The Ninth Circuit in Warren Iopa v. Saltchuk-Young Brothers, et al, (9th Cir. No. 17-70415, March 4, 2019) affirmed the lower courts’ denial of the claimant’s petition for attorney fees under LHWCA as being made untimely. In this case, Mr. Iopa was successful in obtaining benefits before an Administrative Law Judge (ALJ) for temporary disability. In the Order granting the disability payments, the ALJ recognized the claimant’s counsel right to have the employer pay his fees and costs and provided him with 21 days within which to file a fee petition. It was not until approximately 280 days later that Iopa’s counsel filed his fee petition; however, the petition improperly addressed work performed before the Office of Workers’ Compensation Programs (OWCP) and not before the Office of Administrative Law Judges (OALJ). At the request of the OALJ, claimant’s counsel filed a corrected petition approximately four months later. The ALJ then issued an Order striking the first petition due to his lack of authority to award fees for work performed before the OWCP and striking the second petition based upon the finding of untimeliness.

On appeal, claimant’s counsel argued that fee petitions were subject to a relatively lenient standard adopted by the BRB in 1986 in Paynter v.

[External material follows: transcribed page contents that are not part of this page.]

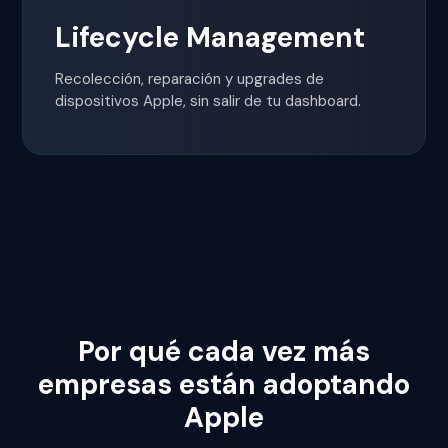
Lifecycle Management
Recolección, reparación y upgrades de
dispositivos Apple, sin salir de tu dashboard.
Por qué cada vez más
empresas están adoptando
Apple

Director OWCP, 9 Black Lung Rep. 1-190 (BRB 1986) where it was stated “the loss of an attorney’s fee is a harsh result and should not be imposed on counsel as a penalty except in the most extreme circumstances”. In 2015, however,  the Rules of Practice and Procedure for Administrative Hearings Before the OALJ were revised providing the following provision: “When an act may or must be done within a specific time, the judge may, for good cause, extend time . . . [o]n motion made after the time has expired if the party failed to act because of excusable neglect.”  29 CFR § 18.32(b)(2).

In evaluating whether the more lenient standard would be applicable, the panel of the Ninth Circuit indicated that, while the Paynter holding may have previously served as a primary guide in determining whether to strike a fee petition, the 2015 revision of the Rules of Practice and Procedure for Hearings Before the OALJ requiring a showing of “excusable neglect” for untimely claims could not be ignored.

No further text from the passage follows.